The Russell Investments Center is located at 1301 Second Avenue, 18th Floor, Seattle, WA 98101; 206.505.7877; http://www.russellinvestmentscenter.com/; see the building page. Read these articles: November/December 2013 Analytics: Tracking a Green Roof by Russ Klettke in gb&d and the November 4, 2013 Tracking A Green Roof from PFS Studio. See the 2007 ASLA Professional Awards profile with a great write-up and many photos. Learn about American Hydrotech in The Greenroof & Greenwall Directory.

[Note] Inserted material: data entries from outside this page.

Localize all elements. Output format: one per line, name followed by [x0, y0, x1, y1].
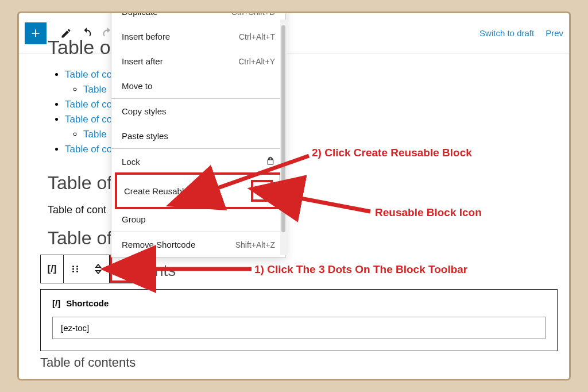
- shortcode-type-icon[interactable]: [/]: [41, 255, 64, 283]
- lock-icon: [266, 156, 275, 167]
- menu-shortcut: Ctrl+Shift+D: [231, 11, 275, 17]
- svg-point-2: [72, 268, 74, 270]
- menu-paste-styles[interactable]: Paste styles: [111, 124, 285, 148]
- toc-link[interactable]: Table of co: [65, 114, 112, 125]
- menu-duplicate[interactable]: Duplicate Ctrl+Shift+D: [111, 11, 285, 24]
- menu-insert-after[interactable]: Insert after Ctrl+Alt+Y: [111, 49, 285, 74]
- toc-link[interactable]: Table of co: [65, 144, 112, 155]
- menu-label: Move to: [122, 81, 152, 91]
- menu-label: Group: [122, 214, 146, 224]
- menu-move-to[interactable]: Move to: [111, 74, 285, 98]
- svg-point-3: [76, 268, 78, 270]
- menu-shortcut: Shift+Alt+Z: [235, 240, 275, 249]
- svg-point-5: [76, 271, 78, 272]
- menu-label: Insert after: [122, 56, 163, 66]
- menu-label: Insert before: [122, 32, 170, 41]
- block-options-dropdown: Duplicate Ctrl+Shift+D Insert before Ctr…: [111, 11, 286, 258]
- shortcode-title: Shortcode: [66, 298, 109, 308]
- shortcode-header: [/] Shortcode: [52, 298, 546, 308]
- menu-group[interactable]: Group: [111, 207, 285, 232]
- reusable-block-icon: [251, 180, 273, 202]
- menu-shortcut: Ctrl+Alt+T: [239, 32, 275, 41]
- shortcode-block: [/] Shortcode: [40, 289, 558, 351]
- menu-shortcut: Ctrl+Alt+Y: [238, 57, 275, 66]
- drag-handle-icon[interactable]: [64, 255, 87, 283]
- toc-link[interactable]: Table: [83, 84, 107, 95]
- add-block-button[interactable]: +: [25, 22, 47, 44]
- menu-create-reusable[interactable]: Create Reusable block: [115, 172, 282, 209]
- menu-label: Copy styles: [122, 106, 167, 116]
- block-toolbar: [/]: [40, 255, 136, 283]
- menu-label: Lock: [122, 157, 140, 167]
- heading-below: Table of contents: [40, 355, 136, 370]
- annotation-step2: 2) Click Create Reusable Block: [312, 147, 472, 159]
- move-updown-icon[interactable]: [87, 255, 110, 283]
- menu-insert-before[interactable]: Insert before Ctrl+Alt+T: [111, 24, 285, 49]
- annotation-step1: 1) Click The 3 Dots On The Block Toolbar: [254, 263, 467, 276]
- svg-point-4: [72, 271, 74, 272]
- shortcode-input[interactable]: [52, 317, 546, 339]
- toc-link[interactable]: Table: [83, 129, 107, 140]
- menu-lock[interactable]: Lock: [111, 149, 285, 175]
- more-options-button[interactable]: [110, 255, 135, 283]
- svg-point-0: [72, 266, 74, 267]
- menu-label: Create Reusable block: [124, 186, 211, 196]
- menu-remove-shortcode[interactable]: Remove Shortcode Shift+Alt+Z: [111, 232, 285, 257]
- shortcode-type-icon: [/]: [52, 298, 60, 308]
- three-dots-icon: [121, 264, 123, 274]
- toc-link[interactable]: Table of co: [65, 69, 112, 80]
- annotation-icon: Reusable Block Icon: [375, 206, 482, 219]
- svg-point-1: [76, 266, 78, 267]
- menu-label: Paste styles: [122, 131, 168, 141]
- dropdown-scrollbar[interactable]: [280, 20, 287, 255]
- toc-link[interactable]: Table of co: [65, 99, 112, 110]
- menu-copy-styles[interactable]: Copy styles: [111, 99, 285, 124]
- heading-partial: nts: [154, 262, 176, 280]
- editor-frame: + Switch to draft Prev Table of c Table …: [17, 11, 571, 381]
- menu-label: Duplicate: [122, 11, 158, 17]
- menu-label: Remove Shortcode: [122, 240, 195, 249]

Formerly owned by Washington Mutual Bank, who built the green roof before dissolving in the financial crisis of 2008, the Russell Investments Center tower boasts forty-two stories of Class A+ office space at Second and Union in downtown Seattle. On its completion, the then WaMu Center was the largest skyscraper to mark Seattle’s skyline in nearly 15 years. Currently it is the city’s 6th tallest building, at 182 meters (598 ft). JPMorgan Chase took ownership of the building when it bought WaMu from the FDIC, but sold it a year later to Northwestern Mutual of Milwaukee.
Russell Investments is a subsidiary of Northwestern Mutual, and the Russell Investments Center skyscraper is very well known for its beautiful, thriving roof garden on the 17th floor.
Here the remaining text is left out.